A couple of days ago I was walking home with a brand-new rice cooker feeling just… so Asian. Then I watched one of my favourite Youtubers cook Chinese braised pork belly in a rice cooker and I knew a path had been set before me. I even already had all the ingredients in my kitchen. Because it was meant to be. And because I’m an adult.
If you don’t have a rice cooker, you can simply make this on the stove. You’ll just have to keep an eye on it to make sure it doesn’t burn, but that’s what you get for being a rice cookerless peasant.
RICE COOKER MASTER RACE!
Interestingly, there seem to be two types of rice cooker owners: those who make anything and everything in it, and rice purists who will slap you in the mouth for even thinking about ruining a perfectly good rice cooker with all that non-rice.
I’ve found rice cookers to be pretty sturdy, so I fall into the first category. Chuck everything in there. It’s fine.

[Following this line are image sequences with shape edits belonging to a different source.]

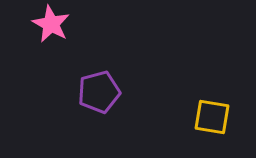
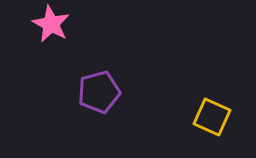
yellow square: rotated 15 degrees clockwise
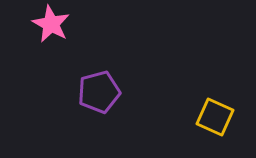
yellow square: moved 3 px right
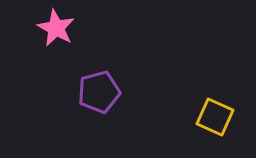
pink star: moved 5 px right, 4 px down
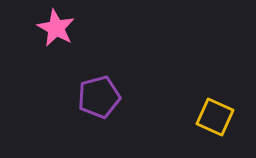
purple pentagon: moved 5 px down
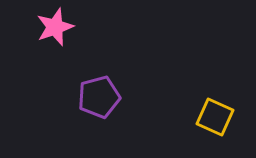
pink star: moved 1 px left, 1 px up; rotated 24 degrees clockwise
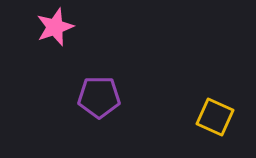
purple pentagon: rotated 15 degrees clockwise
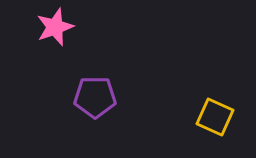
purple pentagon: moved 4 px left
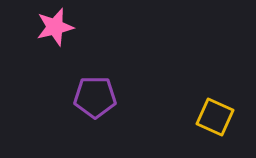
pink star: rotated 6 degrees clockwise
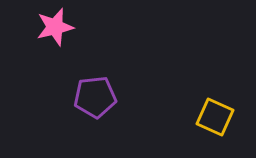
purple pentagon: rotated 6 degrees counterclockwise
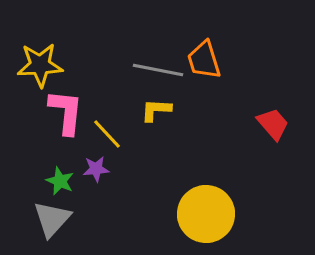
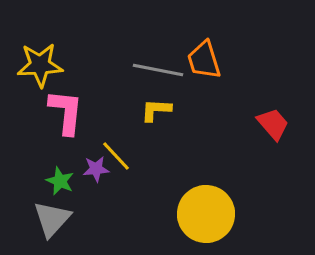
yellow line: moved 9 px right, 22 px down
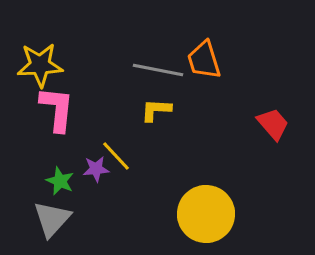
pink L-shape: moved 9 px left, 3 px up
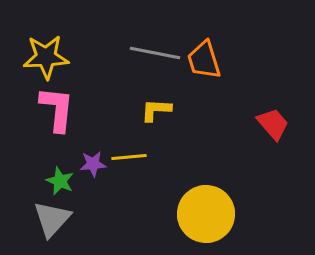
yellow star: moved 6 px right, 8 px up
gray line: moved 3 px left, 17 px up
yellow line: moved 13 px right, 1 px down; rotated 52 degrees counterclockwise
purple star: moved 3 px left, 5 px up
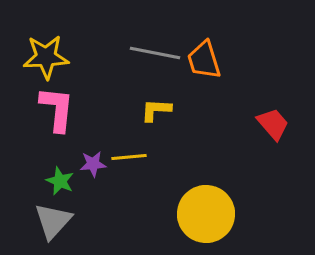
gray triangle: moved 1 px right, 2 px down
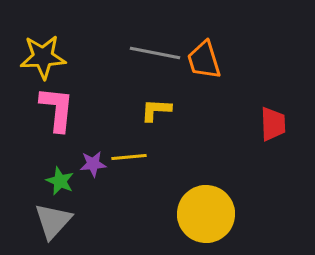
yellow star: moved 3 px left
red trapezoid: rotated 39 degrees clockwise
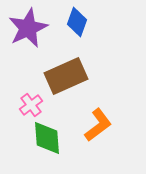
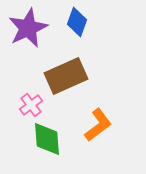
green diamond: moved 1 px down
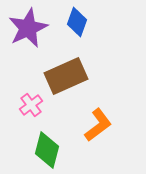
green diamond: moved 11 px down; rotated 18 degrees clockwise
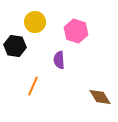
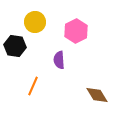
pink hexagon: rotated 15 degrees clockwise
brown diamond: moved 3 px left, 2 px up
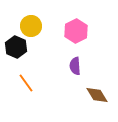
yellow circle: moved 4 px left, 4 px down
black hexagon: moved 1 px right, 1 px down; rotated 15 degrees clockwise
purple semicircle: moved 16 px right, 6 px down
orange line: moved 7 px left, 3 px up; rotated 60 degrees counterclockwise
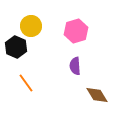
pink hexagon: rotated 10 degrees clockwise
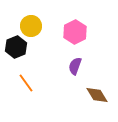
pink hexagon: moved 1 px left, 1 px down; rotated 10 degrees counterclockwise
black hexagon: rotated 15 degrees clockwise
purple semicircle: rotated 24 degrees clockwise
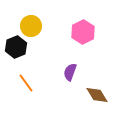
pink hexagon: moved 8 px right
purple semicircle: moved 5 px left, 6 px down
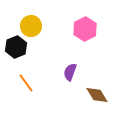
pink hexagon: moved 2 px right, 3 px up
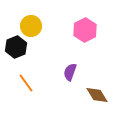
pink hexagon: moved 1 px down
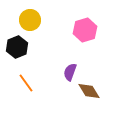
yellow circle: moved 1 px left, 6 px up
pink hexagon: rotated 10 degrees clockwise
black hexagon: moved 1 px right
brown diamond: moved 8 px left, 4 px up
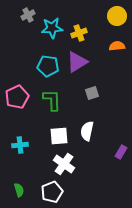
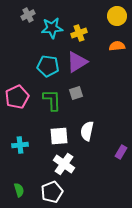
gray square: moved 16 px left
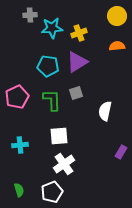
gray cross: moved 2 px right; rotated 24 degrees clockwise
white semicircle: moved 18 px right, 20 px up
white cross: rotated 20 degrees clockwise
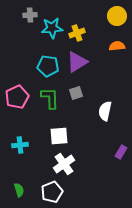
yellow cross: moved 2 px left
green L-shape: moved 2 px left, 2 px up
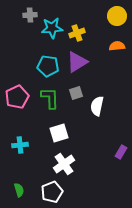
white semicircle: moved 8 px left, 5 px up
white square: moved 3 px up; rotated 12 degrees counterclockwise
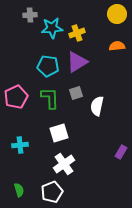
yellow circle: moved 2 px up
pink pentagon: moved 1 px left
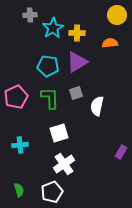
yellow circle: moved 1 px down
cyan star: moved 1 px right; rotated 25 degrees counterclockwise
yellow cross: rotated 21 degrees clockwise
orange semicircle: moved 7 px left, 3 px up
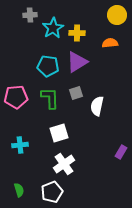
pink pentagon: rotated 20 degrees clockwise
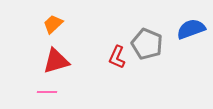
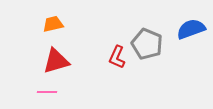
orange trapezoid: rotated 30 degrees clockwise
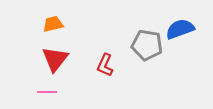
blue semicircle: moved 11 px left
gray pentagon: moved 1 px down; rotated 12 degrees counterclockwise
red L-shape: moved 12 px left, 8 px down
red triangle: moved 1 px left, 2 px up; rotated 36 degrees counterclockwise
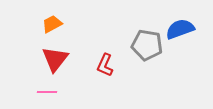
orange trapezoid: moved 1 px left; rotated 15 degrees counterclockwise
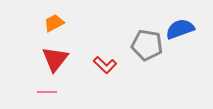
orange trapezoid: moved 2 px right, 1 px up
red L-shape: rotated 70 degrees counterclockwise
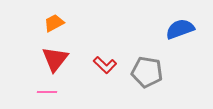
gray pentagon: moved 27 px down
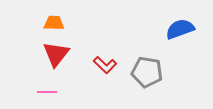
orange trapezoid: rotated 30 degrees clockwise
red triangle: moved 1 px right, 5 px up
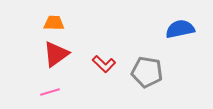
blue semicircle: rotated 8 degrees clockwise
red triangle: rotated 16 degrees clockwise
red L-shape: moved 1 px left, 1 px up
pink line: moved 3 px right; rotated 18 degrees counterclockwise
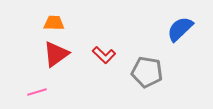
blue semicircle: rotated 32 degrees counterclockwise
red L-shape: moved 9 px up
pink line: moved 13 px left
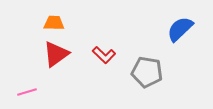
pink line: moved 10 px left
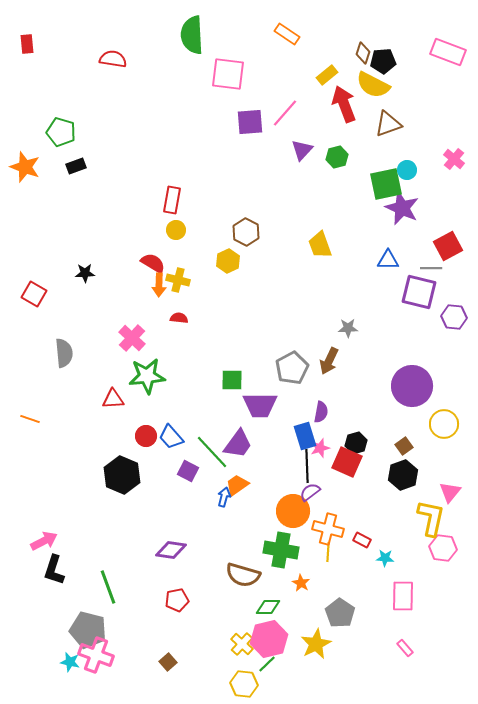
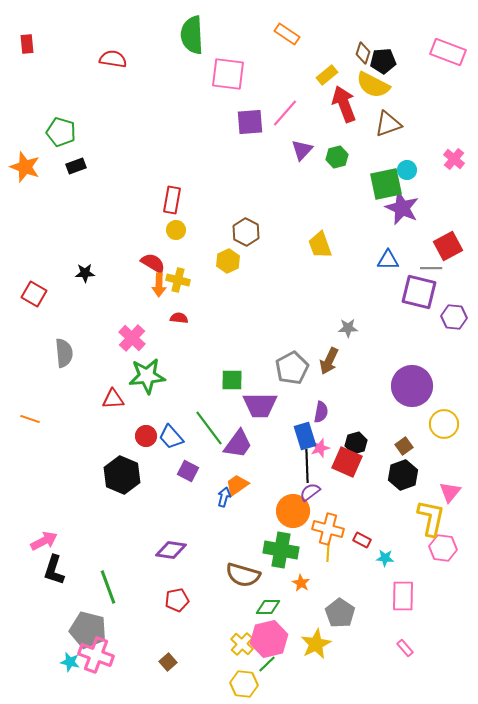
green line at (212, 452): moved 3 px left, 24 px up; rotated 6 degrees clockwise
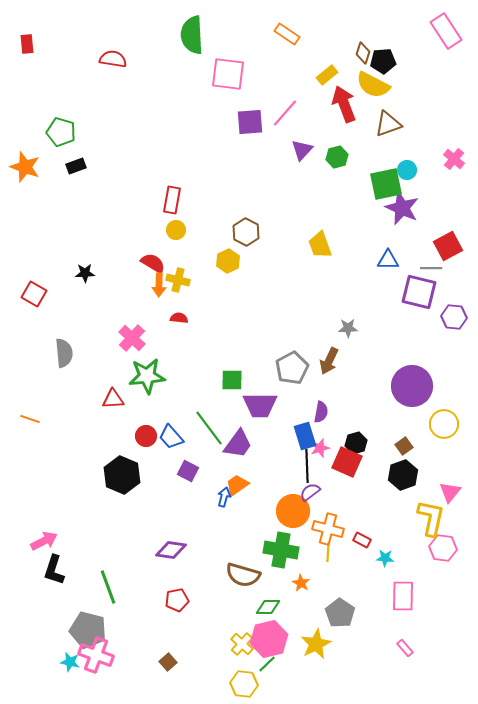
pink rectangle at (448, 52): moved 2 px left, 21 px up; rotated 36 degrees clockwise
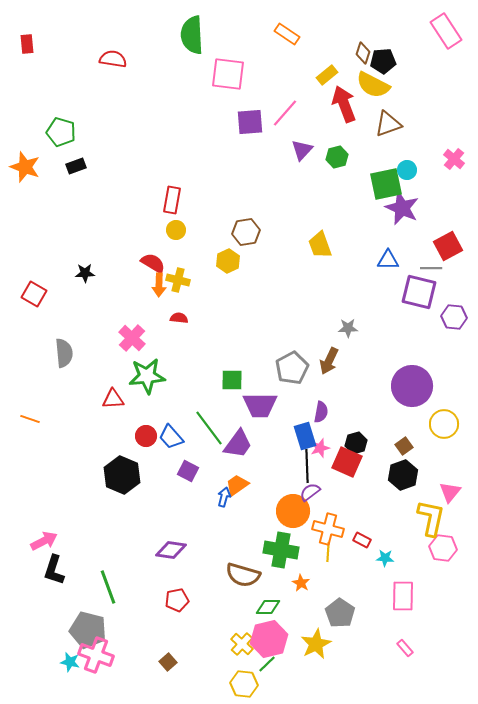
brown hexagon at (246, 232): rotated 24 degrees clockwise
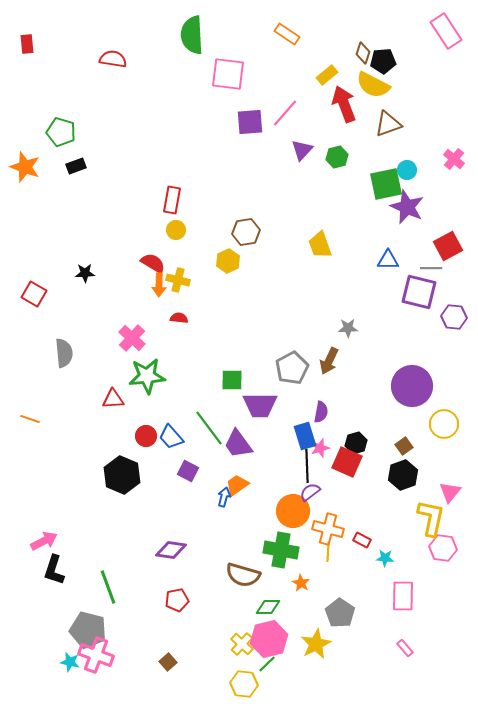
purple star at (402, 208): moved 5 px right, 1 px up
purple trapezoid at (238, 444): rotated 108 degrees clockwise
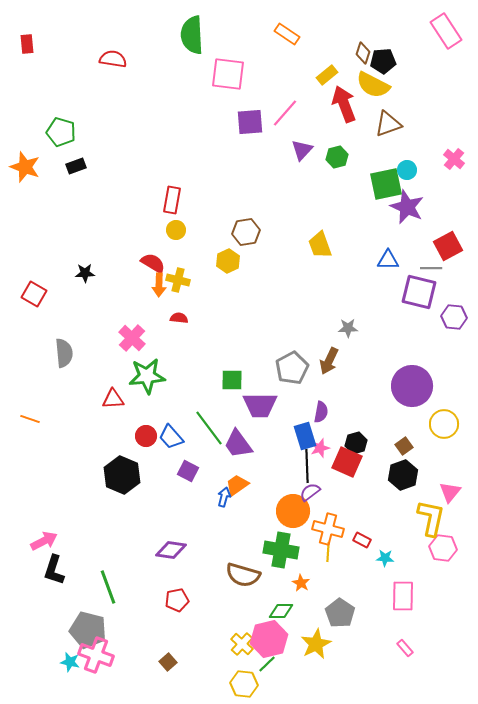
green diamond at (268, 607): moved 13 px right, 4 px down
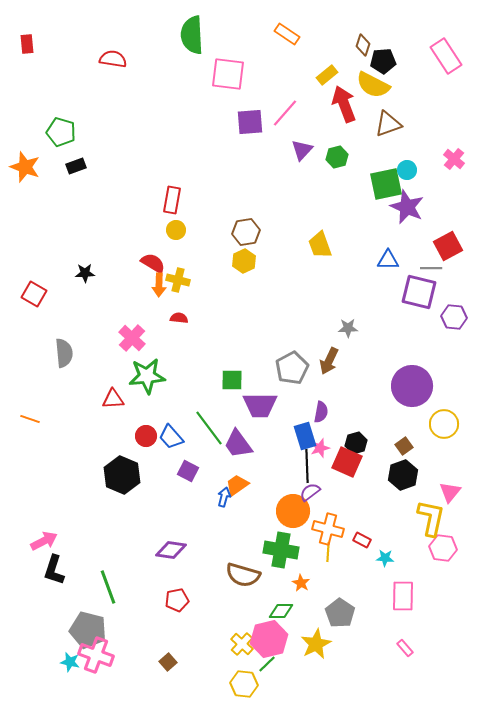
pink rectangle at (446, 31): moved 25 px down
brown diamond at (363, 53): moved 8 px up
yellow hexagon at (228, 261): moved 16 px right
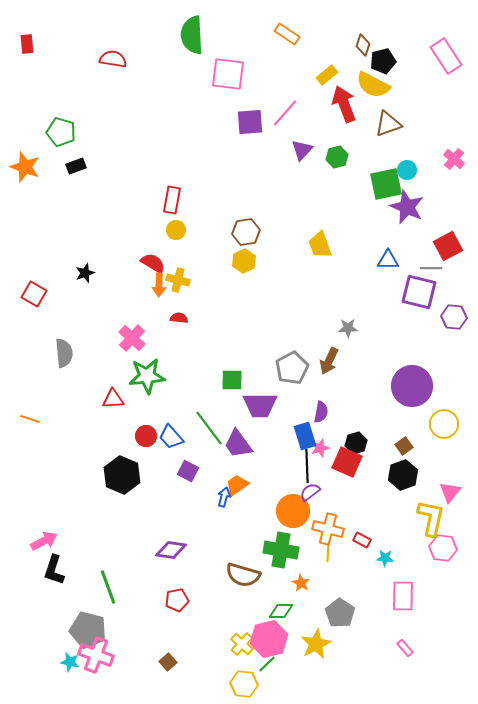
black pentagon at (383, 61): rotated 10 degrees counterclockwise
black star at (85, 273): rotated 18 degrees counterclockwise
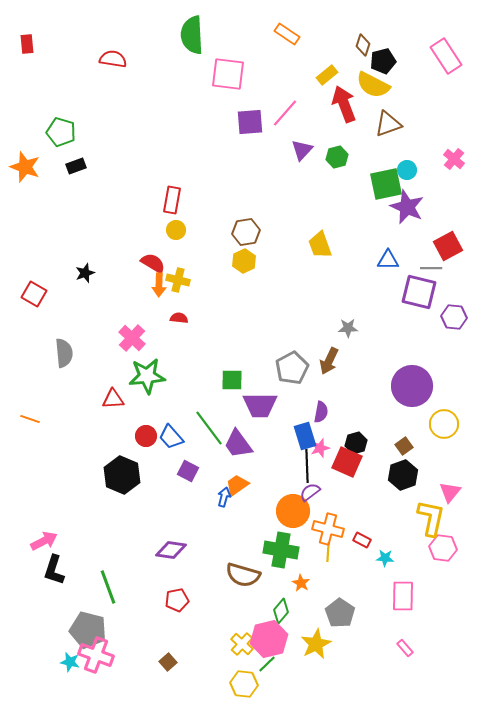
green diamond at (281, 611): rotated 50 degrees counterclockwise
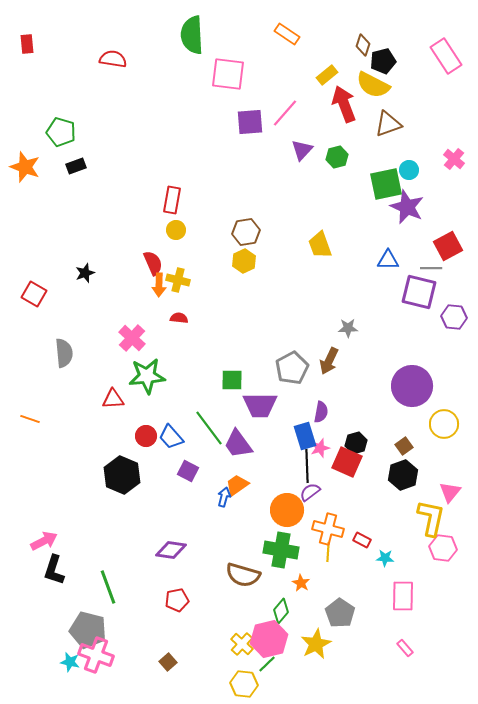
cyan circle at (407, 170): moved 2 px right
red semicircle at (153, 263): rotated 35 degrees clockwise
orange circle at (293, 511): moved 6 px left, 1 px up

This recipe requires basic ingredients that are often used in Chinese cuisine (which is the real reason I already had everything), so if you don’t already have these in the kitchen, it’s worth getting them.
- 500 gr (1 lb) pork belly (and make it nice and fatty, this is not diet food)
- 1 tbsp light soy sauce
- 2 tsp dark soy sauce
- 2 tbsp Chinese Shaoxing cooking wine
- 1 tsp sesame oil
- 2 tsp sugar
- 4 slices of ginger
- 5 star anise
- 1 cinnamon stick
- 5 dried chili peppers (optional)
- Potatoes (optional, but not really; it’s freaking delicious)
- 1 scallion (for garnish)
- 2,5 cups of water
Get to work
- Chop up the pork belly into bite-sized pieces.
- Boil the pork belly pieces in a pot for a short while to remove the scum.
- Meanwhile, mix all the sauce ingredients (soy sauce, wine, sesame oil and sugar) in a small bowl.
- Put the ginger slices in the rice cooker (or pot, you peasant), throw in the pork belly and potato chunks (no skin). Add the sauce, star anise, cinnamon stick and dried peppers and mix it all up.
- Add water, give it a bit of a stir and start cooking! Stir every now and then so nothing gets burnt and everything cooks evenly.
- The rice cooker will automatically pop to “keep warm” when the water has evaporated and you’re left with nice, thick glaze on the bottom. It’s ready to eat!
Depending on your rice cooker it will take a while for it to cook. For some it’s 40 minutes, but for me it took a little over an hour. Hey, braised pork is easy, not quick. The potatoes will use all that time to soak in all the porky and saucy flavours. This is how I grew up eating potatoes and there’s just nothing better.
Best eaten with rice, which you can make prior to braising the pork, or you could steam rice on the stove. Or if you’re super Asian, make it in your spare rice cooker.